Nicolai Meinshausen is Professor of Statistics at ETH Zurich. Before taking up his current post in 2013, he was Professor of Statistics at the University of Oxford and a post-doc at UC Berkeley. His IMS Medallion lecture, Causal discovery with confidence using invariance principles, will be delivered at the JSM in Seattle on Monday, August 10, 2015, at 2:00pm.

Causal discovery with confidence using invariance principles

I am not entirely sure why I received the great honour of a Medallion lecture, but I am rather sure it was neither for my rhetoric abilities nor for the work on the topic I want to speak about in Seattle. I will focus on the happier part of the two. By choosing causal inference as a topic for the lecture and for my work over the past year, I am aware that I am entering a crowded, challenging and fascinating field. What is interesting about causal inference from a practical point of view? I think most people would agree that one of the defining advantages of causal models is (or would be) that they work equally well in new environments and settings. We should get the same predictive accuracy with a causal model, no matter whether we just observe or actively intervene on the predictors.
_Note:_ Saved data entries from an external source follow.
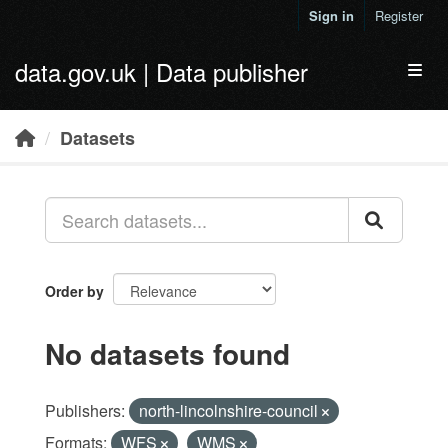
Skip to main content
Sign in
Register
data.gov.uk | Data publisher
Toggl
Datasets
Order by
No datasets found
Publishers:
north-lincolnshire-council
Formats:
WFS
WMS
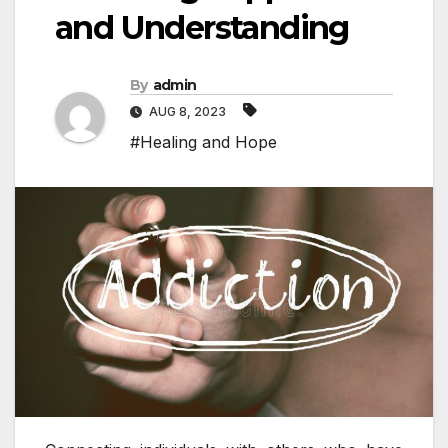
and Understanding
By
admin
AUG 8, 2023
#Healing and Hope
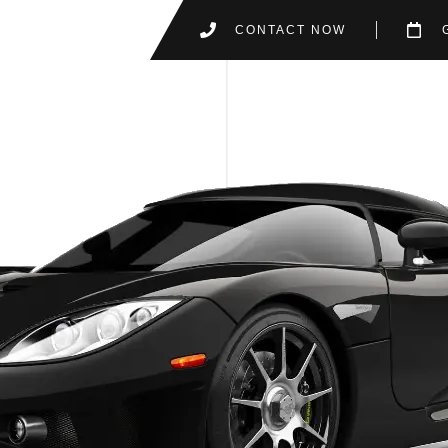
CONTACT NOW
Causal models show in other words invariance across different environments. While this aspect is well known and established, I want to show a few examples where the approach can be reversed: instead of trying to get a causal model which will then be invariant in its predictive accuracy across different environments, we can use the invariance property to infer the causal model. Having data from different environments, we can look for all models that are in fact invariant in a suitable sense across the environments. The causal model has to be one of them. This provides a novel way to perform causal inference. Confidence intervals for the causal coefficients follow naturally.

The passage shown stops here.